WITNESSES in the Crown Office’s case against Natalie McGarry have been told the trial could last as long as eight weeks, The National understands.

The former SNP MP faces three charges of embezzlement, two charges under the Scottish Independence Referendum Act and one charge under the Regulation of Investigatory

Powers Act.

The preliminary hearing will be at Glasgow Sheriff Court on February 21. It’s understood that depending on McGarry’s plea that could lead to an eight-week trial, with jury, starting mid-April.

McGarry is accused of embezzling a total of more than £41,500 while acting as treasurer of the Women for Independence (WFI) group, and as treasurer, secretary and convenor of the Glasgow Regional Association of the Scottish National Party.

It is claimed she transferred money raised through fundraising events into her personal account, and failed to transfer charitable donations to the Perth and Kinross food bank and to Positive Prison Positive Futures.
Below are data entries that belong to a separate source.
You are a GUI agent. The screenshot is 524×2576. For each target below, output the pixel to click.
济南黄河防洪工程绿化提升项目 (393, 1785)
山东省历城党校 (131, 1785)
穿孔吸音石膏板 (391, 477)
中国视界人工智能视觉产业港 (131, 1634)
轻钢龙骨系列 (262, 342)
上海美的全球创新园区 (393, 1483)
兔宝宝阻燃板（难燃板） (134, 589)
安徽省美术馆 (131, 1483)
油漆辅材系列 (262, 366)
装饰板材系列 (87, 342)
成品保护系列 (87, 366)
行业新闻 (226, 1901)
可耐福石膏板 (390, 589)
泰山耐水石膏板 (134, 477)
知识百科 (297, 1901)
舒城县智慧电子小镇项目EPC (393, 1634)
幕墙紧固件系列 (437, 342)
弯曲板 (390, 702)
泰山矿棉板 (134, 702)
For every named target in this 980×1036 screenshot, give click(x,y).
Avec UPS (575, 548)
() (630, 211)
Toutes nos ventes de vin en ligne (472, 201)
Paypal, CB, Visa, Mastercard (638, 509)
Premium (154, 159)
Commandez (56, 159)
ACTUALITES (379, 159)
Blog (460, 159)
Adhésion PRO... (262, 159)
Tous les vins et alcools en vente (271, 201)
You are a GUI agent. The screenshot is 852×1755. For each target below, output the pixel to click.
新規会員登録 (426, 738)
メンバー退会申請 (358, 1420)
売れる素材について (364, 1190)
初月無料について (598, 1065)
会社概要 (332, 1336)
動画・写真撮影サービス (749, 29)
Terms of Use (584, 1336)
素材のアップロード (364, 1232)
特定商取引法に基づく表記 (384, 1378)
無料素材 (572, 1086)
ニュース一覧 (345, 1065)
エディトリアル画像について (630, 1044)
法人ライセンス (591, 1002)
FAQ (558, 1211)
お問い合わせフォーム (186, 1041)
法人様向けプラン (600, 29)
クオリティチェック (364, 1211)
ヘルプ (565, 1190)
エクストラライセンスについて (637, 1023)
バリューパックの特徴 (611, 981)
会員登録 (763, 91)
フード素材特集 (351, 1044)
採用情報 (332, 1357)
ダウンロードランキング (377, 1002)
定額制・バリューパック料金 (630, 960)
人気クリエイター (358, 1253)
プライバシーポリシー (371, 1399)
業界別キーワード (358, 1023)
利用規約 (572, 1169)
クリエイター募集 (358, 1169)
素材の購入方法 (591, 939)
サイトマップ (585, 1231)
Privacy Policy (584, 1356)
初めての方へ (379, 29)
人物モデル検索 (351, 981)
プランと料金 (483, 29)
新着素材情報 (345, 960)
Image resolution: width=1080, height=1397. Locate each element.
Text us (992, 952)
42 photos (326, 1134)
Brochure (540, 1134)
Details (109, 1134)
She is also accused of using cheques, held in the name of WFI, to deposit money into her own account.

McGarry first appeared in court last March under her married name Meikle, and made no plea. She was granted bail.

McGarry became the SNP MP for Glasgow East in 2015 and resigned the party whip after the allegations emerged.

Police launched an investigation in November 2015 when members of WFI’s national executive committee passed on findings from an internal audit showing discrepancies in the group’s accounts, with tens of thousands of pounds unaccounted for.